Pennsylvania Steel Co. v. New York City Ry. Co.

225 F. 734, 141 C.C.A. 6, 1915 U.S. App. LEXIS 2140
CourtCourt of Appeals for the Second Circuit
DecidedJuly 2, 1915
DocketNo. 317
StatusPublished
Cited by10 cases

This text of 225 F. 734 (Pennsylvania Steel Co. v. New York City Ry. Co.) is published on Counsel Stack Legal Research, covering Court of Appeals for the Second Circuit primary law. Counsel Stack provides free access to over 12 million legal documents including statutes, case law, regulations, and constitutions.

Bluebook
Pennsylvania Steel Co. v. New York City Ry. Co., 225 F. 734, 141 C.C.A. 6, 1915 U.S. App. LEXIS 2140 (2d Cir. 1915).

Opinion

• WARD, Circuit Judge.

This is an appeal by the Second Avenue Railroad Company and George W. Linch, its receiver, from an order of Judge Dacombe, dated April 27, 1915 confirming the revised report of W. E. Turner as special master, and has been for the convenience of counsel divided into two proceedings called:

(1) The Use and Occupation Proceeding.

(2) The Motors Proceeding.

1. Use and Occupation Proceeding.

February 1, 1897, the Metropolitan Street Railway Company executed a-mortgage to the Guaranty Trust Company as trustee to secure [735]*735the payment of bonds aggregating $12,500,000. January 14, 1898, the Second Avenue Railroad Company leased its property to the Metropolitan Company.

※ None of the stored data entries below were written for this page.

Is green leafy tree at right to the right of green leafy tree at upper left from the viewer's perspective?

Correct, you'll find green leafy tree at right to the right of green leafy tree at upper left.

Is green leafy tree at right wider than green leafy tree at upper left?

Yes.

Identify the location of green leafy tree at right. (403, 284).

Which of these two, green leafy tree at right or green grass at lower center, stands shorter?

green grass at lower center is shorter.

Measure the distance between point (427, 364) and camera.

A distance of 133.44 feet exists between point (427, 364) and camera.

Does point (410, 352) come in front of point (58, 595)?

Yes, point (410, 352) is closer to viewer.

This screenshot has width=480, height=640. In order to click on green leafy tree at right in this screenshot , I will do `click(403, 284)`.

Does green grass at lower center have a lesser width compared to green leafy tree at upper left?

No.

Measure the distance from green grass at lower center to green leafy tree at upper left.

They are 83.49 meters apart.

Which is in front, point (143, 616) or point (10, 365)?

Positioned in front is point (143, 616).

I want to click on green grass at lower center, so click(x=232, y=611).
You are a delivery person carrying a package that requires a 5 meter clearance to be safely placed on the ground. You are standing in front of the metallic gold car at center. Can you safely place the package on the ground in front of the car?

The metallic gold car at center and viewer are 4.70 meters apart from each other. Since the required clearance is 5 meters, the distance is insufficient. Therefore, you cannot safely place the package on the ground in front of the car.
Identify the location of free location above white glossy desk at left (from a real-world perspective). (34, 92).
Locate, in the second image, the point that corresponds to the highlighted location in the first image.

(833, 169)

March 21, 1902, the Metropolitan Company executed a mortgage to the Morton Trust Company as trustee, which covered the foregoing lease, to secure payment of bonds aggregating $16,604,000, February 14, 1902, the Metropolitan Company leased all its property to the New York City Railway Company for 999 years from April 1,1902. September 24, 1907, Adrian H. Joline and Douglas Robinson were appointed receivers of the New York City Railway Company, and October 1, 1907, the receivership was extended to the property of. the Metropolitan Street Railway Company, its lessor. November 19, 1907, the same persons were appointed receivers in a suit to foreclose the mortgage of the Metropolitan Company to the Morton Trust Company. March 17, 1908, the .same persons were appointed receivers in a suit to foreclose the mortgage of the Metropolitan Company to the. Guaranty Trust Company.

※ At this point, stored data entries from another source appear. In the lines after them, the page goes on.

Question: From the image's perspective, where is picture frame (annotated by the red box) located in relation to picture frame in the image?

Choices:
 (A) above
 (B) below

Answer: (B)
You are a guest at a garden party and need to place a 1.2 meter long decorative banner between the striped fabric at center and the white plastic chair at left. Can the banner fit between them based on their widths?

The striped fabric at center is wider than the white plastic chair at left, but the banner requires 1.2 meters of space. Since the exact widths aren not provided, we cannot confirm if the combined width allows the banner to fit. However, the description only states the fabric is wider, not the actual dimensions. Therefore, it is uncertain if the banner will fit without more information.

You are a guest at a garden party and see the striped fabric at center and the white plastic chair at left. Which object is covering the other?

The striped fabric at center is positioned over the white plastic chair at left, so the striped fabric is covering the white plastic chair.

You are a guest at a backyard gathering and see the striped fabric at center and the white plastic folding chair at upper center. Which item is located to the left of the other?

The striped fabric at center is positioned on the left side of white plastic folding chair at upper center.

[1] In this long and complicated proceeding it is impossible for the special master, the District Court, or this court to keep in mind every claim, order, and decision that has been made. Hence there may arise from time to time inconsistencies of expression of which it is easy to make too much. The paramount intention, however, to administer the property of these insolvent companies primarily for the benefit of the public by maintaining the operation of the system, and secondarily for preserving the interests of all concerned in accordance with tiieir respective rights and priorities is unmistakable. The order appointing the original receivers to be receivers in the foreclosure suit under the mortgage to the Morton Trust Company did not vacate the original appointment, and we do not think that after November 19, 1907, they operated, as the appellants contend, for the exclusive benefit of the mortgagee.

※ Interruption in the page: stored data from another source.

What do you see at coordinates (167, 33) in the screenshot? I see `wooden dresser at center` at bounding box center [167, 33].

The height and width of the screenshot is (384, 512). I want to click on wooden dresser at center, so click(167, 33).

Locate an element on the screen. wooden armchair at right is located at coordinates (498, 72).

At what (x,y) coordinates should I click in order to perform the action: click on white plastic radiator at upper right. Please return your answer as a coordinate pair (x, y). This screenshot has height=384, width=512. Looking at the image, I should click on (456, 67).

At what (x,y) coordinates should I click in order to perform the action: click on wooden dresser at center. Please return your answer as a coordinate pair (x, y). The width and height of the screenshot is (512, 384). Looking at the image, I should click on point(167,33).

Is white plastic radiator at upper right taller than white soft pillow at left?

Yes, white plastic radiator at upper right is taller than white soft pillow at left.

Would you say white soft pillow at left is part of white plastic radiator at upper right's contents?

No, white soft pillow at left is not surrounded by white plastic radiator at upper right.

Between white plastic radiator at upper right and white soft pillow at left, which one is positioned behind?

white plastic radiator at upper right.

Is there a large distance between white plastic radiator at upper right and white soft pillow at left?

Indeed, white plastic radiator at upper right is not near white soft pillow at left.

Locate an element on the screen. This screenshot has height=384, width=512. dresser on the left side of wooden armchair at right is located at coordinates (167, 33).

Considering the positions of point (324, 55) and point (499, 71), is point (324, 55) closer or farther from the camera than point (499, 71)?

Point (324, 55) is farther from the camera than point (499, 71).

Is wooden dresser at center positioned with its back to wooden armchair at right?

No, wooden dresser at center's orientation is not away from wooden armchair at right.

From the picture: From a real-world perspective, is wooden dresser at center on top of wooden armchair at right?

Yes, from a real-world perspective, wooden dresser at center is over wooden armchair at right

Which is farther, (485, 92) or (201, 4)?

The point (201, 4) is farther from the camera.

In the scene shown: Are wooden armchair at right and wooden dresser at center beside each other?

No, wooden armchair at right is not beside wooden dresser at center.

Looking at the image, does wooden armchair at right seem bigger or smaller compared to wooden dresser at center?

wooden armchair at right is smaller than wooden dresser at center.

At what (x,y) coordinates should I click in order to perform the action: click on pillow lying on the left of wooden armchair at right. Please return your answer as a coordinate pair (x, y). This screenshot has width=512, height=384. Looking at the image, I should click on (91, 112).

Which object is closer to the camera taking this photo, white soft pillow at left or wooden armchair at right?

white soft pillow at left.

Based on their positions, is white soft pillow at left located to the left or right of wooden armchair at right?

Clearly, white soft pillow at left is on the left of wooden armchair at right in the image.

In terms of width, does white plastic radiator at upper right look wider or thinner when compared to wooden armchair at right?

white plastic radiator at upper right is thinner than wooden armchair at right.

When we held in the Termination of Tease Proceeding, 198 Fed. 725, 117 C. C. A. 503, and in Penna. Steel Co. v. New York City Railway Co., 216 Fed. 463, 132 C. C. A. 518, that in receivership cases the lessor of a subsidiary line could demand of the court the return of its property in case of default in payment of the stipulated rent, but that so long as it permitted receivers who had not adopted the lease to operate they did so for its benefit and at its risk, we were speaking generally and following Park v. New York, Lake Erie & Western R. R. Co. (C. C.) 57 Fed. 799, New York, Penna. & Ohio R. R. Co. v. New York, L. E. & W. R. R. Co. (C. C.) 58 Fed. 268, Quincy, etc., R. R. Co. v. Humphreys, 145 U. S. 82, 12 Sup. Ct. 787, 36. L. Ed. 632, and U. S. Trust Co. v. Wabash, etc., R. R. Co., 150 U. S. 287, 14 Sup. Ct. 86, 37 L. Ed. 1085.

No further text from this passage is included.